Once we have the raw table, we need the query to capture the data:
INSERT INTO dbo.DatabaseSizeLog(LogTime, DatabaseId, ObjectId, TableName, IndexId, IndexName, AllocatedBytes, UsedBytes, UnusedBytes, [RowCount]) SELECT GetDate() , DB_ID() , o.object_id AS TableId , o.name , ps.index_id as [IndexId] , CASE WHEN ps.index_id > 1 THEN i.name ELSE NULL END AS IndexName , CAST(ps.reserved_page_count * 8192 AS DECIMAL(18,0)) AS Allocated , CAST(ps.used_page_count * 8192 AS DECIMAL(18,0)) AS Used , CAST((ps.reserved_page_count - used_page_count) * 8192 AS DECIMAL(18,0)) AS Unused , ps.row_count AS "RowCount" FROM sys.dm_db_partition_stats ps INNER JOIN sys.objects o ON ps.object_id = o.object_id INNER JOIN sys.indexes i on i.index_id = ps.index_id AND i.object_id = ps.object_id WHERE o.type NOT IN ('S','IT');
This should be placed in a scheduled job in SQL Agent for an on-premises database, or tied into a scheduled task system (perhaps via a worker role) for a SQL Azure database.
Now that we have some data and we’re logging it at some regular interval, lets start getting some use out of it.
Once we have some data in the table, we can build some information gathering queries to learn more about our data growth rates.
What are our largest tables right now?
DECLARE @TargetTime DateTime; SELECT TOP 1 @TargetTime = LogTime FROM dbo.DatabaseSizeLog ORDER BY LogTime DESC; SELECT TOP 10 TableName, "Allocated (MB)" = CAST(SUM(AllocatedBytes) as DECIMAL(18,2)) / 1048576, "Used in MB" = CAST(SUM(UsedBytes) as DECIMAL(18,2)) / 1048576, "Unused in MB" = CAST(SUM(UnusedBytes) as DECIMAL(18,2)) / 1048576, "Row Count" = MIN([RowCount]) FROM dbo.DatabaseSizeLog WHERE LogTime = @TargetTime GROUP BY TableName ORDER BY SUM(AllocatedBytes) DESC;
What percentage of our largest tables is indexes?

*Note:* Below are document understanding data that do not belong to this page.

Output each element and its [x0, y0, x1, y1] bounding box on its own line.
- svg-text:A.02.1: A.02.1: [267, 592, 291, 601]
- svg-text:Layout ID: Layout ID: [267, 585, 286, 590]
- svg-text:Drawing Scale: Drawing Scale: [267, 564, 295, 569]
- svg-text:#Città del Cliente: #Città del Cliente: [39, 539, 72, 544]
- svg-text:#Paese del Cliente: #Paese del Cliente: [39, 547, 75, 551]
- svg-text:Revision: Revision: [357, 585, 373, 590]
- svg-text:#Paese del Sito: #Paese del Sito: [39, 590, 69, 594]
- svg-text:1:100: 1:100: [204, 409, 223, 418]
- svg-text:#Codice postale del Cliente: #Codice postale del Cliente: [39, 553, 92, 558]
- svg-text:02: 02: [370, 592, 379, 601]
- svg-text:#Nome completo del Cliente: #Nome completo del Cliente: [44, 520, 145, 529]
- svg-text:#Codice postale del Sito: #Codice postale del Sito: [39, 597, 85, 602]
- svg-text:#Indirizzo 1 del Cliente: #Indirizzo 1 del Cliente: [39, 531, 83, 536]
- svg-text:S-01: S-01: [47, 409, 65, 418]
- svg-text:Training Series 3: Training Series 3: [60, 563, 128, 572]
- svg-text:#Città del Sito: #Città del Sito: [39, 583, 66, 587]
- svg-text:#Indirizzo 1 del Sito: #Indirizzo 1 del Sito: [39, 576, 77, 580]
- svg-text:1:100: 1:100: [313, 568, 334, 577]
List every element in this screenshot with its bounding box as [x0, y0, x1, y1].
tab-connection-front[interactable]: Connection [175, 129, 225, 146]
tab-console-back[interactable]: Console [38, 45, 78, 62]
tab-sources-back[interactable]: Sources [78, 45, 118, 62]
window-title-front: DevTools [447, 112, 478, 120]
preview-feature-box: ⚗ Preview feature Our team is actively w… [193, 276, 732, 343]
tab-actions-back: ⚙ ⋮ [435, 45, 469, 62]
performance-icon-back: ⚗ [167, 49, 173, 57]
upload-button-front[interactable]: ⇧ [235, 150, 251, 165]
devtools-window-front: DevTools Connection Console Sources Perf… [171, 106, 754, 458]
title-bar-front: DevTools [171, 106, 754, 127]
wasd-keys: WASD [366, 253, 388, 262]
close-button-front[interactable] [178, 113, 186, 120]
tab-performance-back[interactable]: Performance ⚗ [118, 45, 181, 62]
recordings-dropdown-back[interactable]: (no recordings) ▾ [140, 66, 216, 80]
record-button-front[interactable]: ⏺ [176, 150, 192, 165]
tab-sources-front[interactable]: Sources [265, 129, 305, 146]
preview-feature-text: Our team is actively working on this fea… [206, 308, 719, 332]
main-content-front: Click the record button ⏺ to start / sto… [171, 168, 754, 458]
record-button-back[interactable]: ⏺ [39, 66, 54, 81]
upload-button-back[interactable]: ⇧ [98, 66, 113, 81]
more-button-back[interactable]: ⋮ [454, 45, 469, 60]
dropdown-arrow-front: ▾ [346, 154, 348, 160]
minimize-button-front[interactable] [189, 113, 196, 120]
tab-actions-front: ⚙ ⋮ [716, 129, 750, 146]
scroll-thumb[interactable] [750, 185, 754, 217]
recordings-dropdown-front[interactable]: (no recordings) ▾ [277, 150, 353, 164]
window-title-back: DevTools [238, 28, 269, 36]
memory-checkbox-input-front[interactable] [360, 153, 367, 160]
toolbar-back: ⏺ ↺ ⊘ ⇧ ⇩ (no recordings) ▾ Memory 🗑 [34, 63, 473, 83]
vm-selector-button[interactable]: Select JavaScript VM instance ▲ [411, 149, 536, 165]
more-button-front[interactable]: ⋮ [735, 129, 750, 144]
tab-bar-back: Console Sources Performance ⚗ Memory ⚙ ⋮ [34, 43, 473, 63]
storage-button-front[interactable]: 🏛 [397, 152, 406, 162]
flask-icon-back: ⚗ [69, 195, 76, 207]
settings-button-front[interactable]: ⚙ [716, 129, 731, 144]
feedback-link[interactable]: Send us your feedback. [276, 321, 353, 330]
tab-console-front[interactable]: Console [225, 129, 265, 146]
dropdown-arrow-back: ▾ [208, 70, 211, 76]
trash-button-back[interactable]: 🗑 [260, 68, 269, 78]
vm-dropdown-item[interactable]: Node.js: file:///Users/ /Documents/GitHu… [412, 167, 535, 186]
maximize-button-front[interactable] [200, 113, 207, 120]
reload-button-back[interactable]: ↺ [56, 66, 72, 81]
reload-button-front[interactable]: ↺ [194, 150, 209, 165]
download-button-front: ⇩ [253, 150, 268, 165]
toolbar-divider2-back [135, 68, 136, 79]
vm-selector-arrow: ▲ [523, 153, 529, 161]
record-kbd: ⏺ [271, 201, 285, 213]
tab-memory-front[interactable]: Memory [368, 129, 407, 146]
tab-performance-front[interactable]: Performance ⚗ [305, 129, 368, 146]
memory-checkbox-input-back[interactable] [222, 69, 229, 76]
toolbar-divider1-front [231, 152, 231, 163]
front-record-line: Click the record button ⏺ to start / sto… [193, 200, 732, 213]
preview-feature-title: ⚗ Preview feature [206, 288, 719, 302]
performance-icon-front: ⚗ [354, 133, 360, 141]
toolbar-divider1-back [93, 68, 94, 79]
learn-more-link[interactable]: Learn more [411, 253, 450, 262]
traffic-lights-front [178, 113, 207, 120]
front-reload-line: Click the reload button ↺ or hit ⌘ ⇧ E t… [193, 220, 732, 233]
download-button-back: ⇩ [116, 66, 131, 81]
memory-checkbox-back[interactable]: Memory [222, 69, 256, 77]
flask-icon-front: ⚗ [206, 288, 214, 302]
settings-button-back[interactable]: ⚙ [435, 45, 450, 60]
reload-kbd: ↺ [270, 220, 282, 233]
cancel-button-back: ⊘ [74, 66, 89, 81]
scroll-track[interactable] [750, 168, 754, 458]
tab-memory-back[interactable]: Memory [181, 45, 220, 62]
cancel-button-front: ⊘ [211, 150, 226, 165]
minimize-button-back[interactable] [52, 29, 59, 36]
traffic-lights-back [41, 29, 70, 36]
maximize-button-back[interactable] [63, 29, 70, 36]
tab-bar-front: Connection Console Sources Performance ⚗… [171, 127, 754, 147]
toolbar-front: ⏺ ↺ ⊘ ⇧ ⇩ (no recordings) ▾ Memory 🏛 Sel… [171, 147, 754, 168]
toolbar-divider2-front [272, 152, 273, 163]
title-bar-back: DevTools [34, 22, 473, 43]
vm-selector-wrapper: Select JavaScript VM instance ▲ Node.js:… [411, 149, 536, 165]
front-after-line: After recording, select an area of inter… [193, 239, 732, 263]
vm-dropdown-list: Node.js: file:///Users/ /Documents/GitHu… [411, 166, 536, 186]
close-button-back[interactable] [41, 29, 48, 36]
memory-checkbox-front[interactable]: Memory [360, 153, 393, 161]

DECLARE @TargetTime DateTime; SELECT TOP 1 @TargetTime = LogTime FROM dbo.DatabaseSizeLog ORDER BY LogTime DESC; SELECT TOP 10 TableName, "Total Allocated (MB)" = CAST(SUM(AllocatedBytes) as DECIMAL(18,2)) / 1048576, "Percent For Indexes" = CAST(SUM(CASE WHEN IndexName IS NOT NULL THEN AllocatedBytes ELSE 0 END) as DECIMAL(18,2)) / CAST(SUM(AllocatedBytes) as DECIMAL(18,2)), "Row Count" = MIN([RowCount]) FROM dbo.DatabaseSizeLog WHERE LogTime = @TargetTime GROUP BY TableName ORDER BY SUM(AllocatedBytes) DESC;
Which tables are growing the quickest?
WITH LogHistory AS ( SELECT Id, LogTime, DatabaseId, ObjectId, TableName, IndexId, IndexName, AllocatedBytes, UsedBytes, UnusedBytes, [RowCount], ROW_NUMBER() OVER (PARTITION BY ObjectId, IndexId ORDER BY LogTime DESC) AS PastTimeNumber FROM dbo.DatabaseSizeLog ) SELECT LH_NOW.TableName, PercentGrowth = CASE WHEN SUM(LH_THEN.AllocatedBytes) = 0 AND SUM(LH_NOW.AllocatedBytes) = 0 THEN 0 WHEN SUM(LH_THEN.AllocatedBytes) = 0 THEN 1 ELSE 1 - SUM(LH_NOW.AllocatedBytes) / CAST(SUM(LH_THEN.AllocatedBytes) AS DECIMAL(18,2)) END, BytesPerHour = (SUM(LH_NOW.AllocatedBytes) - SUM(LH_THEN.AllocatedBytes)) / (DateDiff(minute, LH_THEN.LogTime, LH_NOW.LogTime) / 60.0) FROM LogHistory LH_NOW INNER JOIN LogHistory LH_THEN ON LH_NOW.ObjectId = LH_THEN.ObjectId AND LH_NOW.IndexId = LH_THEN.IndexId WHERE LH_NOW.PastTimeNumber = 1 AND LH_THEN.PastTimeNumber = 3 -- tweak this to widen or narrow the comparison time GROUP BY LH_Now.TableName, LH_NOW.LogTime, LH_THEN.LogTime ORDER BY SUM(LH_NOW.AllocatedBytes) - SUM(LH_THEN.AllocatedBytes) DESC
Besides being able to look at some general statistics, if we have a system that can monitor the result of a SQL query, we have a number of options we can start monitoring against:
Most recent total allocated size of the database (in MB).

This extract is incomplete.